Task brief: The required result is every line of the records that includes "productos".

Stored items
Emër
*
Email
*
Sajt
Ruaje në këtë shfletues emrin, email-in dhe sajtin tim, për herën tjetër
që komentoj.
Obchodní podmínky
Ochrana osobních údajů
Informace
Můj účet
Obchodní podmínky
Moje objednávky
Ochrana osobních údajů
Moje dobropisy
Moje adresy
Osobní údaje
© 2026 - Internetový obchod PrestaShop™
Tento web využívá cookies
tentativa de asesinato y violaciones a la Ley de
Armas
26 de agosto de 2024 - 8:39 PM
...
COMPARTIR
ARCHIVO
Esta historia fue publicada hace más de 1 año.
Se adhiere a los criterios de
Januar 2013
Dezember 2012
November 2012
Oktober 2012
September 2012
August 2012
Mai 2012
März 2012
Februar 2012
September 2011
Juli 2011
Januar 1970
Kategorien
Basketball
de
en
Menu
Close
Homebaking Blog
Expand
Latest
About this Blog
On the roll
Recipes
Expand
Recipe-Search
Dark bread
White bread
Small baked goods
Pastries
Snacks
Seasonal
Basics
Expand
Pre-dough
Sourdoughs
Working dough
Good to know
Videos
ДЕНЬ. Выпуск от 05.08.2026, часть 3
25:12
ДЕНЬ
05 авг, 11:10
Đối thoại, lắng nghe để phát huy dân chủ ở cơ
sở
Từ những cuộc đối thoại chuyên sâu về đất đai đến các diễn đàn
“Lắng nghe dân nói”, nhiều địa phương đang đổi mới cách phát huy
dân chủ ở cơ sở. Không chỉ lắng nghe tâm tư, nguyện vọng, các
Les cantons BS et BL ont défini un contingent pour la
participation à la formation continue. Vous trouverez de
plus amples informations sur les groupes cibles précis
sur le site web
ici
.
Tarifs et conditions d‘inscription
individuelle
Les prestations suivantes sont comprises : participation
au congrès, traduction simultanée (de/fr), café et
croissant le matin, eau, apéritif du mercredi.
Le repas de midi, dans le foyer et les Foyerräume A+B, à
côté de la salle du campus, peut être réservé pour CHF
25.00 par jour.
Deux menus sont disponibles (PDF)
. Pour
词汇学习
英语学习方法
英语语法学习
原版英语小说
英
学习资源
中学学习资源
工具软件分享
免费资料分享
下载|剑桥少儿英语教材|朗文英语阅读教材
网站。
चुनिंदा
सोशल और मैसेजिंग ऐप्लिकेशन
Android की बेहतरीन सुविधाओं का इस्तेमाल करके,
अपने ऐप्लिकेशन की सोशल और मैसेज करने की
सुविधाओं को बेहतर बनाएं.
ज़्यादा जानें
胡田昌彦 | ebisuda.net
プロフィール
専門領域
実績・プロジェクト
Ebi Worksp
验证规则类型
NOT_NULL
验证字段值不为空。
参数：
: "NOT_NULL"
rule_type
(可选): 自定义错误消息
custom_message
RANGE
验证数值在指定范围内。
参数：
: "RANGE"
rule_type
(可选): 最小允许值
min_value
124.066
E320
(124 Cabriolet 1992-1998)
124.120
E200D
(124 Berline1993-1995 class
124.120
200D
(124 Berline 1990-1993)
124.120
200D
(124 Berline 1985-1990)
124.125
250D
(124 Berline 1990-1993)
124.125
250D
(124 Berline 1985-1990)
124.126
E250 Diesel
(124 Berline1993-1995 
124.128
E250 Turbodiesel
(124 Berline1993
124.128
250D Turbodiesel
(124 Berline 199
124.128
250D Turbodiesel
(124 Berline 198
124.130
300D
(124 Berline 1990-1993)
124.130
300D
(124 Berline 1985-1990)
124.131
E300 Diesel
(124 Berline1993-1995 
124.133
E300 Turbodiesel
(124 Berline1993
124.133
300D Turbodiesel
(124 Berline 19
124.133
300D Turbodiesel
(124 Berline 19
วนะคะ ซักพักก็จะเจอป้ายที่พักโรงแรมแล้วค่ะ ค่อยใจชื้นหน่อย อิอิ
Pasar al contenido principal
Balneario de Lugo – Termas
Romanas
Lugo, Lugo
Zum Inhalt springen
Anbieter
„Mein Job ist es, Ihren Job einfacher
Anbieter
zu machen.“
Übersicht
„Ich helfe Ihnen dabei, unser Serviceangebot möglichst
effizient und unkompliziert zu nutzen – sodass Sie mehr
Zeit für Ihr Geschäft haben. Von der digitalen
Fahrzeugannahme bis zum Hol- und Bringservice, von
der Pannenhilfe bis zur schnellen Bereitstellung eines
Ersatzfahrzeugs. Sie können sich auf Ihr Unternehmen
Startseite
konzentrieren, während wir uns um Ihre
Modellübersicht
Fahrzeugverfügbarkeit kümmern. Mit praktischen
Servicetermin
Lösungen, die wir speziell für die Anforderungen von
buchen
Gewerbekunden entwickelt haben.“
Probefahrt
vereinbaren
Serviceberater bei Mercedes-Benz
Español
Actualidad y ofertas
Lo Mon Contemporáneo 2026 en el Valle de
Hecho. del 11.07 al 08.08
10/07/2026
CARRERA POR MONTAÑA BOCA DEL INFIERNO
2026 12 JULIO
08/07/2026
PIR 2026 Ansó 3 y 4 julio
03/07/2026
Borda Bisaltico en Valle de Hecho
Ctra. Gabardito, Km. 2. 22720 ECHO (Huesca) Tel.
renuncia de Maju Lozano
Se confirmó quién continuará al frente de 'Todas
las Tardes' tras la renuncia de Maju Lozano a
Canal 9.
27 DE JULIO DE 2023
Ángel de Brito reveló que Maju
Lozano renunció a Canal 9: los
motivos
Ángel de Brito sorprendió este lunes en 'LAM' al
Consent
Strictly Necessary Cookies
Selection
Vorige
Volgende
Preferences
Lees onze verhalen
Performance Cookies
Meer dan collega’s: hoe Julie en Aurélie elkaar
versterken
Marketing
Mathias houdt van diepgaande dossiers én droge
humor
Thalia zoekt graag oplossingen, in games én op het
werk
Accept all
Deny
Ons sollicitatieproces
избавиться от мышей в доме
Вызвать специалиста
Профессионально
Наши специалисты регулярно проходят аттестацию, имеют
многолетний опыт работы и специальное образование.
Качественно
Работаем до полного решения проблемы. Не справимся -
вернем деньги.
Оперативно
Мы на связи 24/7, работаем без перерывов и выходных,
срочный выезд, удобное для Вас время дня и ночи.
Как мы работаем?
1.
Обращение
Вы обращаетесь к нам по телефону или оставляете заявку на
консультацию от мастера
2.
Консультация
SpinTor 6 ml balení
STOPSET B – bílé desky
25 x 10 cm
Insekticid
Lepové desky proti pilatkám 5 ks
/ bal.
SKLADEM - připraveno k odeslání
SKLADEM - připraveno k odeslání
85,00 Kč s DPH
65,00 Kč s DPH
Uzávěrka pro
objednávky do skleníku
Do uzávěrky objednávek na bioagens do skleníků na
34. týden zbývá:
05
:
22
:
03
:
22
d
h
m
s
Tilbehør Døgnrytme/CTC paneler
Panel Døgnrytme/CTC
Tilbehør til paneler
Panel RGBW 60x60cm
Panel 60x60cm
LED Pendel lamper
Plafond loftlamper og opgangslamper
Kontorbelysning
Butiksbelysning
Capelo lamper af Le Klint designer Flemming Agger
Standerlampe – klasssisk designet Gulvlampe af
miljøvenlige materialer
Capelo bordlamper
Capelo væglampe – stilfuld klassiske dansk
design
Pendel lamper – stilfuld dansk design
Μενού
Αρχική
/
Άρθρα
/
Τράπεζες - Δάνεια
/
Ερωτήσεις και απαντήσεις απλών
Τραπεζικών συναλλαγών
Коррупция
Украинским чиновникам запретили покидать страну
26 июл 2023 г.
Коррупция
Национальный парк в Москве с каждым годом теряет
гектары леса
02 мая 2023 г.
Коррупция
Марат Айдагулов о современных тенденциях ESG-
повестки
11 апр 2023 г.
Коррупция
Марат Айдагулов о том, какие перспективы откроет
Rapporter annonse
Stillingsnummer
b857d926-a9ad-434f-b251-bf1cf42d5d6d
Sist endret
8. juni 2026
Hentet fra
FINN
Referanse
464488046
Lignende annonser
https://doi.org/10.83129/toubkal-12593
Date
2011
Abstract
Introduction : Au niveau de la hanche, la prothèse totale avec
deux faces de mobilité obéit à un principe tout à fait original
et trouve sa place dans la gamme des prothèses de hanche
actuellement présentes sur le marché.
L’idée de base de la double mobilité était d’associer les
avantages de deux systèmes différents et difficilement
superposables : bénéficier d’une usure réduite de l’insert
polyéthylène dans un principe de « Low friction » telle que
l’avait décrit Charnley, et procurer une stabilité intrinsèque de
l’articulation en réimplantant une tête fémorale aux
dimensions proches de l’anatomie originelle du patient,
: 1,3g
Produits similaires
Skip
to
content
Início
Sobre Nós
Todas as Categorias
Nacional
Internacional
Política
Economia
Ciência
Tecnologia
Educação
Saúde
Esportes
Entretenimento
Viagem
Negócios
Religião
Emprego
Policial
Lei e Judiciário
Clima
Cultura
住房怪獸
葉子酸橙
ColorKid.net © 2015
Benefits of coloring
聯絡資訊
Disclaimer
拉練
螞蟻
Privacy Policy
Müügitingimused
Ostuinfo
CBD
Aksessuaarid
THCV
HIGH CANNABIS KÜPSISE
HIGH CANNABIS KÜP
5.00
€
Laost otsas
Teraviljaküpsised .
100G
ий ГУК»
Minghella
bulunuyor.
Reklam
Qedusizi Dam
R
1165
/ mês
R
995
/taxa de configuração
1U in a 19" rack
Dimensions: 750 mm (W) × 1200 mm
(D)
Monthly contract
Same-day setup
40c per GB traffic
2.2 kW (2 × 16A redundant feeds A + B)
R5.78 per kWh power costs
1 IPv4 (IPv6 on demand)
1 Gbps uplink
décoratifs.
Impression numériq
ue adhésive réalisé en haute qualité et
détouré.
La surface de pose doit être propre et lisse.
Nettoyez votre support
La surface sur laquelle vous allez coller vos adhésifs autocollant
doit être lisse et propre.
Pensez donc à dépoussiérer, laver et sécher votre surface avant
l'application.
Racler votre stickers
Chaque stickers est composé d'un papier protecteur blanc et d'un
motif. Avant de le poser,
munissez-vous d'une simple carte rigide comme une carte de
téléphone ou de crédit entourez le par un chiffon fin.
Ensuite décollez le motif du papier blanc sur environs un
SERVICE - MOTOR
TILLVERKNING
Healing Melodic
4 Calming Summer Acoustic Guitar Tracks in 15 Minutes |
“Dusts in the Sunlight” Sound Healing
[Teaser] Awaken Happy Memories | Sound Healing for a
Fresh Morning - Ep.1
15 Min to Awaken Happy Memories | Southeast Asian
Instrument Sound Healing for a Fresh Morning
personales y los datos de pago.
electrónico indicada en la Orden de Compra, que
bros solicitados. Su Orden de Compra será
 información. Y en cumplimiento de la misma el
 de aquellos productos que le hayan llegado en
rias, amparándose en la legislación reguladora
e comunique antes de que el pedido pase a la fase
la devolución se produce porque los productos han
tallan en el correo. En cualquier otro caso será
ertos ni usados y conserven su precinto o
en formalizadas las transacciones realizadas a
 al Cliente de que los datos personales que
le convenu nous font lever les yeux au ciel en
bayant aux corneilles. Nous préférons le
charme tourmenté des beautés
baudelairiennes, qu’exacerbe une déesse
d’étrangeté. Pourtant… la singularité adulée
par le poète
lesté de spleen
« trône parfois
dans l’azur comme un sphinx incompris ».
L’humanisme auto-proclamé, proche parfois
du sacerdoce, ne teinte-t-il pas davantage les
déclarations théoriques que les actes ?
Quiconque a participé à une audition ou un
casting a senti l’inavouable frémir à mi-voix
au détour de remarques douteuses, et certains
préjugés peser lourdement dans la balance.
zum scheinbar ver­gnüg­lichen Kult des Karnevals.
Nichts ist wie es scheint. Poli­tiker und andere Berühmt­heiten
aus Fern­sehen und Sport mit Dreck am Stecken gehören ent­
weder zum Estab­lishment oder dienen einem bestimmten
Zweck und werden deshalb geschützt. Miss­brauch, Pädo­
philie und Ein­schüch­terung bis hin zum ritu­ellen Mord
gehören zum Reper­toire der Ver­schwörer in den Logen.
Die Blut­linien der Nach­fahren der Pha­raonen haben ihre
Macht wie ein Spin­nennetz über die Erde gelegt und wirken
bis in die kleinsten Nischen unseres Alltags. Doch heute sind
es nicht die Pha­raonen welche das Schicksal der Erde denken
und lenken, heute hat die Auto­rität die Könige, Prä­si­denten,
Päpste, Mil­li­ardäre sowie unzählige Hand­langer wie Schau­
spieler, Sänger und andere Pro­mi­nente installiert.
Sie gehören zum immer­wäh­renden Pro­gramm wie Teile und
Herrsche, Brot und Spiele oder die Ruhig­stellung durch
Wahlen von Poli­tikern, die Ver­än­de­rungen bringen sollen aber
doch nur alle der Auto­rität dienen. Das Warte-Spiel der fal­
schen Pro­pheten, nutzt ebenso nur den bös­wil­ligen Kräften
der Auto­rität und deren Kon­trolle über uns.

Reply to the task:
 de aquellos productos que le hayan llegado en
la devolución se produce porque los productos han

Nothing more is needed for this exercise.